Copy, word for word, the lines of the entries below between the one with "(potírám mlékem) a posypejte hrubozrnnou solí" and the one with "to lépe vyjde vám.", inclusive, and leave out everything else.

*** Opening of Source data ***

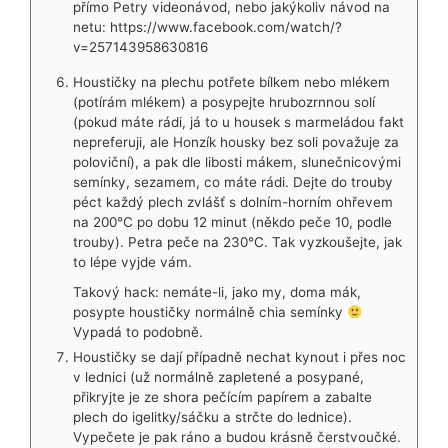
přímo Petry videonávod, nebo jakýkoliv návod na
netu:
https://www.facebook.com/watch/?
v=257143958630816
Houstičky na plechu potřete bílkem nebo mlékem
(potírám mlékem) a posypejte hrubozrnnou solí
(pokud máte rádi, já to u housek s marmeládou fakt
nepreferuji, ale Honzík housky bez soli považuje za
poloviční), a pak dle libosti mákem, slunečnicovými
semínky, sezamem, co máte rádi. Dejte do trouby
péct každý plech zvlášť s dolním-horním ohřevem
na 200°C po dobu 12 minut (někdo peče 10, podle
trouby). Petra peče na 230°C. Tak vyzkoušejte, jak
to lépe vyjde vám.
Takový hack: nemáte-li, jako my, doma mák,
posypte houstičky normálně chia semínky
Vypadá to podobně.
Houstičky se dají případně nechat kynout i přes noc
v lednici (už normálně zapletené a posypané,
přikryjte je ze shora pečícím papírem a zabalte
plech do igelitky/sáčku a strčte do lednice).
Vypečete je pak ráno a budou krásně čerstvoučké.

*** Close of Source data ***
*** Opening of Source data ***

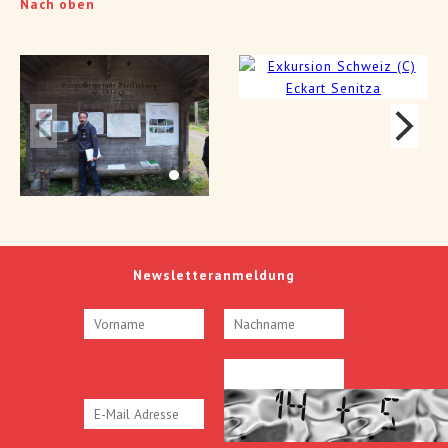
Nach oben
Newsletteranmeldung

*** Close of Source data ***

> _Solution for this problem_:
(potírám mlékem) a posypejte hrubozrnnou solí
(pokud máte rádi, já to u housek s marmeládou fakt
nepreferuji, ale Honzík housky bez soli považuje za
poloviční), a pak dle libosti mákem, slunečnicovými
semínky, sezamem, co máte rádi. Dejte do trouby
péct každý plech zvlášť s dolním-horním ohřevem
na 200°C po dobu 12 minut (někdo peče 10, podle
trouby). Petra peče na 230°C. Tak vyzkoušejte, jak
to lépe vyjde vám.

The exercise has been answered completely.